数据集:
bswac
语言:
bs计算机处理:
monolingual大小:
100M<n<1B语言创建人:
found批注创建人:
no-annotation源数据集:
original许可:
cc-by-sa-3.0The Bosnian web corpus bsWaC was built by crawling the .ba top-level domain in 2014. The corpus was near-deduplicated on paragraph level, normalised via diacritic restoration, morphosyntactically annotated and lemmatised. The corpus is shuffled by paragraphs. Each paragraph contains metadata on the URL, domain and language identification (Bosnian vs. Croatian vs.

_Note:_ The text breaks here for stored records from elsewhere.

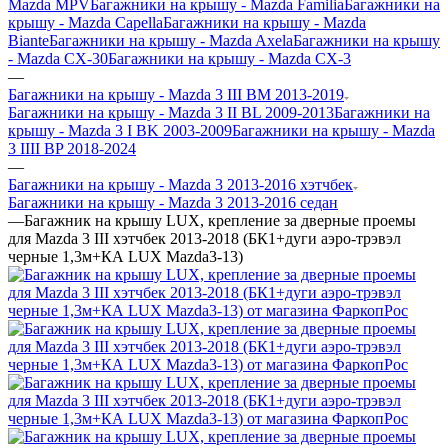
Mazda MPV
Багажники на крышу - Mazda Familia
Багажники на
крышу - Mazda Capella
Багажники на крышу - Mazda
Biante
Багажники на крышу - Mazda Axela
Багажники на крышу
- Mazda CX-30
Багажники на крышу - Mazda CX-3
—
Багажники на крышу - Mazda 3 III BM 2013-2019
Багажники на крышу - Mazda 3 II BL 2009-2013
Багажники на
крышу - Mazda 3 I BK 2003-2009
Багажники на крышу - Mazda
3 IIII BP 2018-2024
—
Багажники на крышу - Mazda 3 2013-2016 хэтчбек
Багажники на крышу - Mazda 3 2013-2016 седан
—
Багажник на крышу LUX, крепление за дверные проемы
для Mazda 3 III хэтчбек 2013-2018 (БК1+дуги аэро-трэвэл
черные 1,3м+КА LUX Mazda3-13)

Serbian).
[More Information Needed]
Dataset is monolingual in Bosnian language.
[More Information Needed]
[More Information Needed]
[More Information Needed]
[More Information Needed]
[More Information Needed]
Who are the source language producers?[More Information Needed]
[More Information Needed]
Who are the annotators?[More Information Needed]
[More Information Needed]
[More Information Needed]
[More Information Needed]
[More Information Needed]
[More Information Needed]
Dataset is under the CC-BY-SA 3.0 license.
@misc{11356/1062, title = {Bosnian web corpus {bsWaC} 1.1}, author = {Ljube{\v s}i{\'c}, Nikola and Klubi{\v c}ka, Filip}, url = {http://hdl.handle.net/11356/1062}, note = {Slovenian language resource repository {CLARIN}.{SI}}, copyright = {Creative Commons - Attribution-{ShareAlike} 4.0 International ({CC} {BY}-{SA} 4.0)}, year = {2016} }
Thanks to @IvanZidov for adding this dataset.